Hydration is functional, pure and simple: water in and water out. However, hydration bottles are judged by a different standard: sustainability. Delivering these goals while still maintaining transparency about materials and product sourcing give cause for celebration, but if brands fail to deliver they will quickly find themselves in the ire of a public backlash. One opportunity for brands is to develop a closed-loop system where products are created using recycled materials in a zero-waste setting. For example, Loop is a service that allows customers to purchase everyday products in reusable containers that are shipped in a zero-waste delivery system and eliminate disposable, single-use shipping materials. Once empty, the customer ships back the used product to be cleaned, refilled, and sent off again. The Loop system has a lower environmental impact by over 20% when compared to traditional retailer models. Long Trail Sustainability, a third-party verification group, has shown that transportation is not the biggest driver of environmental impacts compared to the energy and resources used to create product and single-use packaging. A subscription-based service similar to Loop could serve a functional purpose of creating a continuous revenue stream while protecting and promoting environmental standards.

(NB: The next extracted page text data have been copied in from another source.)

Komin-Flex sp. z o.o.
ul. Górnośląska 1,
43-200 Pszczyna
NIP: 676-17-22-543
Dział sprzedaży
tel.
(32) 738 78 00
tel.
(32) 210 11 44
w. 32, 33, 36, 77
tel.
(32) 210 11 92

One brand that has successfully made the transition from a legacy to a self-care and sustainable brand is Thermos. From its origins, Thermos has always been the leader in insulated home goods. When Thermos came to Kaleidoscope to retain this leadership position in our changing retail market, we were excited to solve the challenge of balancing the right amounts of heritage, sustainability, and a beautiful design, so consumers could become better versions of themselves and look good while doing it. Our key strategy was to ensure that the brand and consumer both felt like they had a role in the relationship. Enabling consumers’ voices (through qualitative and quantitative research) allowed pain points and obstacles to be easily discovered and resolved. For Thermos, it was not just the insulated products, brand reputation, or bottom line that was (and is) important; rather, it’s each and every customer. They strive to provide the best products for the best people and truly embody the ethos of “Protect what you love.”
Positive Perceptions Toward Refillable Water Bottles
“Growing interest in sustainability is motivating some consumers to increase their use of refillable water bottles. Overall, consumers perceive refillable water bottles as being better for the environment and a better value than packaged water.”